What to produce –
When you transcribe the data below, reproduce every line exactly and leave each picture out.

Data supplied –
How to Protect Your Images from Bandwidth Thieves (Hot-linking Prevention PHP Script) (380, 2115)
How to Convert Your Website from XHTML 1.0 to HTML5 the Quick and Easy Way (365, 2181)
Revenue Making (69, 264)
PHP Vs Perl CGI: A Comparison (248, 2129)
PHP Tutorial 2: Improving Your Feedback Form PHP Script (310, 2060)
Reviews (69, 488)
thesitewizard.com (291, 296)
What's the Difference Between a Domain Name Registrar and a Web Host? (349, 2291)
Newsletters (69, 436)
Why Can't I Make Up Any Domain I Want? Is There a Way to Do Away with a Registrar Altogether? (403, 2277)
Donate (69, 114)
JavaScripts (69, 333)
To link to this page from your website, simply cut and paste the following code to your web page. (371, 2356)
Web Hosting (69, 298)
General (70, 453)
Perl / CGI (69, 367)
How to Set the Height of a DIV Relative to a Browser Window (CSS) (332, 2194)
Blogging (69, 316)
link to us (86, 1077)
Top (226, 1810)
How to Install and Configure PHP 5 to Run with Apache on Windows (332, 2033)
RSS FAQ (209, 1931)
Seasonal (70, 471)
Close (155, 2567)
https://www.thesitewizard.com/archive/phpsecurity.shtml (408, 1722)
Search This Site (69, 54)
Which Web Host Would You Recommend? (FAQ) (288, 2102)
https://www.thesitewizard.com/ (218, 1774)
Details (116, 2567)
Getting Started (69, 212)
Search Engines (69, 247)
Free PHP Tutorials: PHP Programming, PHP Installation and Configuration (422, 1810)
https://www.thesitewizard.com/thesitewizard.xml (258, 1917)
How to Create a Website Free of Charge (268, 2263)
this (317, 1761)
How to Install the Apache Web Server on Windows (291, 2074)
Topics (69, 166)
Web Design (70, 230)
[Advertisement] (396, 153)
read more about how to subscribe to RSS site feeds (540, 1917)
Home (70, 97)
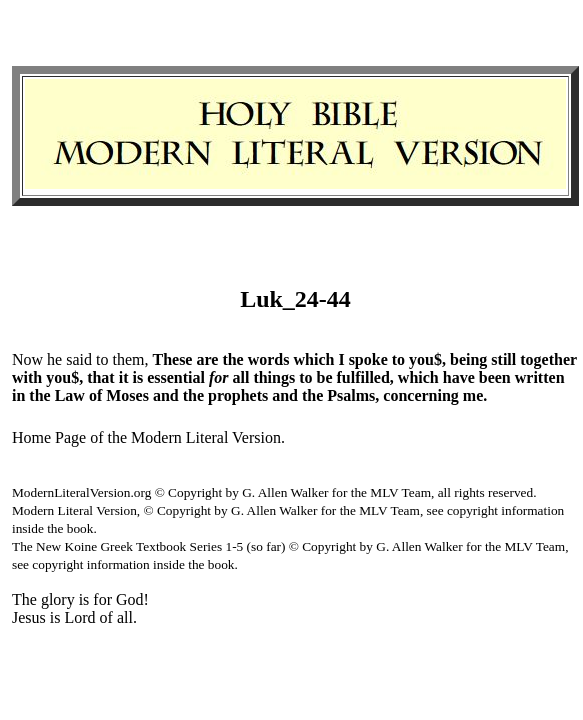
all (241, 377)
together (548, 359)
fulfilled (363, 377)
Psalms (351, 395)
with (27, 377)
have (459, 377)
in (18, 395)
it (124, 377)
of (95, 395)
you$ (425, 359)
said (79, 359)
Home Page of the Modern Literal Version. (148, 437)
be (325, 377)
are (207, 359)
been (495, 377)
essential (176, 377)
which (313, 359)
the (232, 359)
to (102, 359)
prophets (238, 395)
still (503, 359)
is (137, 377)
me (473, 395)
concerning (421, 395)
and (166, 395)
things (274, 377)
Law (70, 395)
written (540, 377)
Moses (127, 395)
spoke (368, 359)
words (269, 359)
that (101, 377)
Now (27, 359)
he (54, 359)
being (468, 359)
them (128, 359)
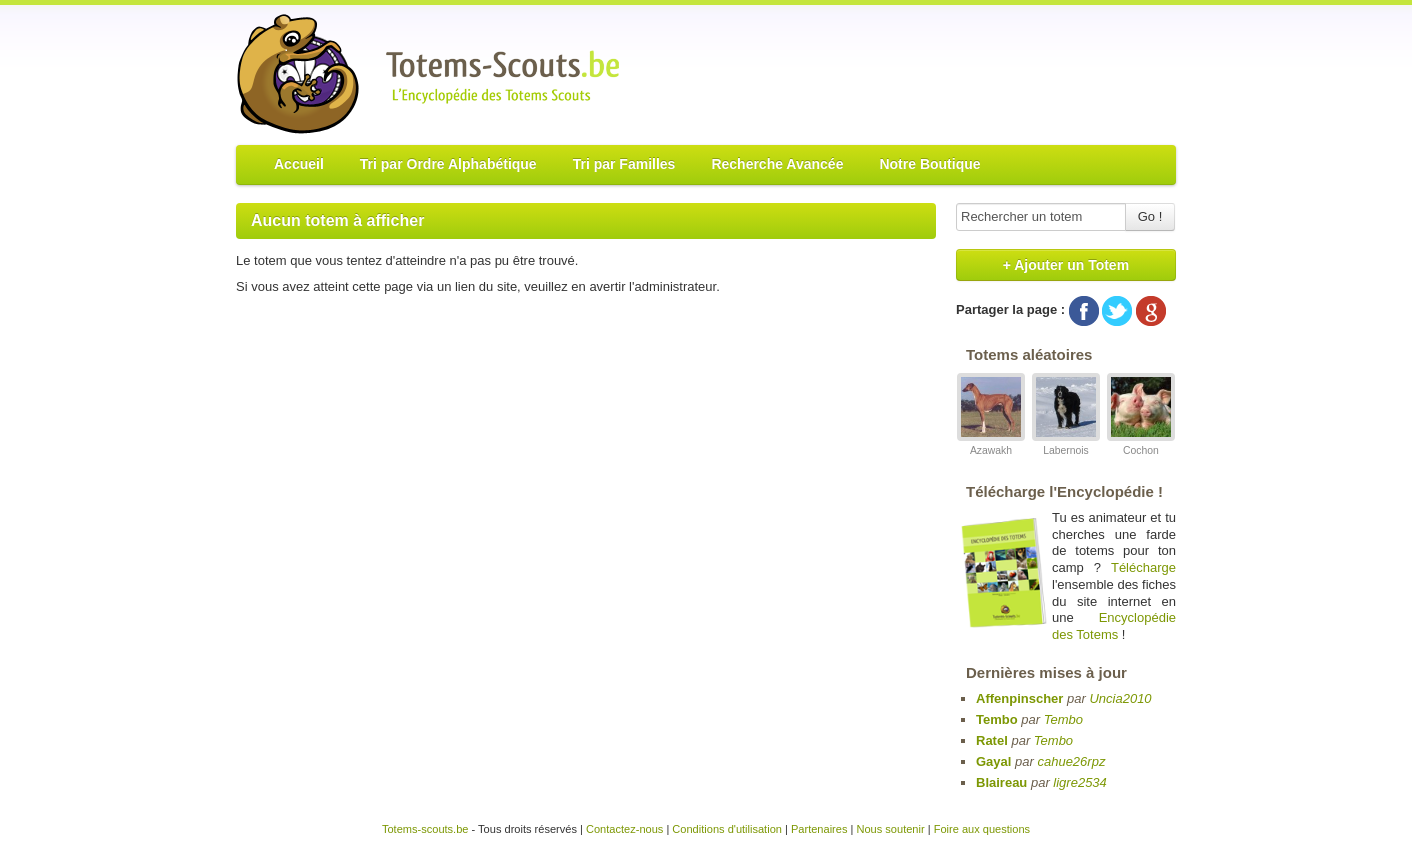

Task solution –
How to Protect Your Images from Bandwidth Thieves (Hot-linking Prevention PHP Script) (380, 2115)
How to Convert Your Website from XHTML 1.0 to HTML5 the Quick and Easy Way (365, 2181)
Revenue Making (69, 264)
PHP Vs Perl CGI: A Comparison (248, 2129)
PHP Tutorial 2: Improving Your Feedback Form PHP Script (310, 2060)
Reviews (69, 488)
thesitewizard.com (291, 296)
What's the Difference Between a Domain Name Registrar and a Web Host? (349, 2291)
Newsletters (69, 436)
Why Can't I Make Up Any Domain I Want? Is There a Way to Do Away with a Registrar Altogether? (403, 2277)
Donate (69, 114)
JavaScripts (69, 333)
To link to this page from your website, simply cut and paste the following code to your web page. (371, 2356)
Web Hosting (69, 298)
General (70, 453)
Perl / CGI (69, 367)
How to Set the Height of a DIV Relative to a Browser Window (CSS) (332, 2194)
Blogging (69, 316)
link to us (86, 1077)
Top (226, 1810)
How to Install and Configure PHP 5 to Run with Apache on Windows (332, 2033)
RSS FAQ (209, 1931)
Seasonal (70, 471)
Close (155, 2567)
https://www.thesitewizard.com/archive/phpsecurity.shtml (408, 1722)
Search This Site (69, 54)
Which Web Host Would You Recommend? (FAQ) (288, 2102)
https://www.thesitewizard.com/ (218, 1774)
Details (116, 2567)
Getting Started (69, 212)
Search Engines (69, 247)
Free PHP Tutorials: PHP Programming, PHP Installation and Configuration (422, 1810)
https://www.thesitewizard.com/thesitewizard.xml (258, 1917)
How to Create a Website Free of Charge (268, 2263)
this (317, 1761)
How to Install the Apache Web Server on Windows (291, 2074)
Topics (69, 166)
Web Design (70, 230)
[Advertisement] (396, 153)
read more about how to subscribe to RSS site feeds (540, 1917)
Home (70, 97)
all (241, 377)
together (548, 359)
fulfilled (363, 377)
Psalms (351, 395)
with (27, 377)
have (459, 377)
in (18, 395)
it (124, 377)
of (95, 395)
you$ (425, 359)
said (79, 359)
Home Page of the Modern Literal Version. (148, 437)
be (325, 377)
are (207, 359)
been (495, 377)
essential (176, 377)
which (313, 359)
the (232, 359)
to (102, 359)
prophets (238, 395)
still (503, 359)
is (137, 377)
me (473, 395)
concerning (421, 395)
and (166, 395)
things (274, 377)
Law (70, 395)
written (540, 377)
Moses (127, 395)
spoke (368, 359)
words (269, 359)
that (101, 377)
Now (27, 359)
he (54, 359)
being (468, 359)
them (128, 359)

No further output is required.